According to a study done by the Office of National Statistics in the UK, bisexual people report higher levels of anxiety and depression than gay and transgender people. An article published by Stonewall says bisexual people tend to have higher rates of STIs than heterosexual people, and bisexual women have higher rates than lesbians. The National Intimate Partner and Sexual Violence survey shows that bisexual men suffer higher rates of intimate partner and sexual violence than heterosexual women, and bisexual women suffer them at similar rates to trans people in some studies — which is incredibly high.
Bisexual people indeed tend to experience lower rates of homophobic violence, rejection, and harassment. So why are we ending up in these positions so frequently?
It’s inherently invisible — you can’t just look at someone and know for sure where they fall on the sexuality spectrum. Bisexuality is especially invisible because most people assume monosexuality and tend to guess your orientation from your behavior.
If you have an opposite-sex partner, you’re assumed to be straight. If you have a same-sex partner, you’re assumed to be gay. But that’s not true for bisexual people. We aren’t really straight, and we’re not really gay, either.
Whatever sex partner we have, people are constantly making assumptions about us that don’t match our internal experience. I know what it’s like to be treated like I’m straight, but I’m not straight. I also know what it’s like to be treated like I’m gay, but I’m not that either. It’s uncomfortable either way.
Studies of the LGBTQ community universally find that being in the closet is negatively correlated with mental and physical health. Given that our orientation is often assumed based on our partner’s gender, we find ourselves, gently and slowly, or more forcefully, pushed back into the “straight” closet or the “gay” closet unless we take effort to fight against it, which is incredibly exhausting.
The other big issue plaguing bisexual people is bisexual erasure.
For years, as the debate over military service for gay people raged, and then the fight for marriage equality, the debate focused over and over on the rights of gay and lesbian Americans. Bisexuality was hardly mentioned, not in court filings by gay rights organizations, not in the newspapers, not in opinion columns.

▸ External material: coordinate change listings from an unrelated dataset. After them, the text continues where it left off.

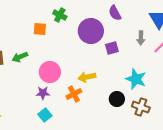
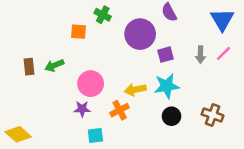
gray arrow: (141, 38) -> (200, 55), moved
cyan star: (136, 79) -> (167, 86), moved, turned -30
brown cross: (141, 107) -> (213, 115), moved
cyan square: (45, 115) -> (95, 136), moved, turned 32

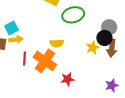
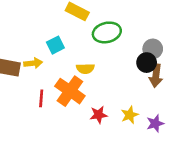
cyan square: (11, 28) -> (55, 45), moved
yellow star: (93, 48) -> (130, 115), moved
red line: (24, 59) -> (41, 98), moved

About the only people who regularly and consistently mention bisexuality are anti-gay organizations. When they try to pass ordinances to allow discrimination against the LGBTQ community, they never fail to mention that they’d like to discriminate against bisexuals too.
There are very few real-life support groups specifically for bisexual people. The big LGBTQ organizations spend only a sliver of their money funding research or programs to assist bisexual people. Mental health professionals who receive training in LGBTQ issues get a good education for assisting gays/lesbians and trans/gender-questioning people, but none or almost none regarding mental health for bisexual people.
All this, despite mountains of research that make it clear that the bisexual community has very different needs from monosexual gays and lesbians or people with gender identity issues. All this, despite the fact that fully half of the LGBTQ population identifies as bisexual.
None of this is to say that bisexual people have things harder than anyone else in the LGBTQ community. Things are getting better and the world is becoming more aware of these issues but there is still a lot of work to go. That’s why Bisexual Visibility Day exists, just to highlight the issues that face half of the LGBTQ community.
This is my call to you to combat bi-erasure. Remember that I am not questioning, I am not actually a straight girl who wants to be “different.” I am not any less bisexual because I am currently dating a man. I don’t just always want threesomes, and I don’t have more sex than anyone else.
I am proud to be bisexual. I am proud to be a member of the LGBTQ community.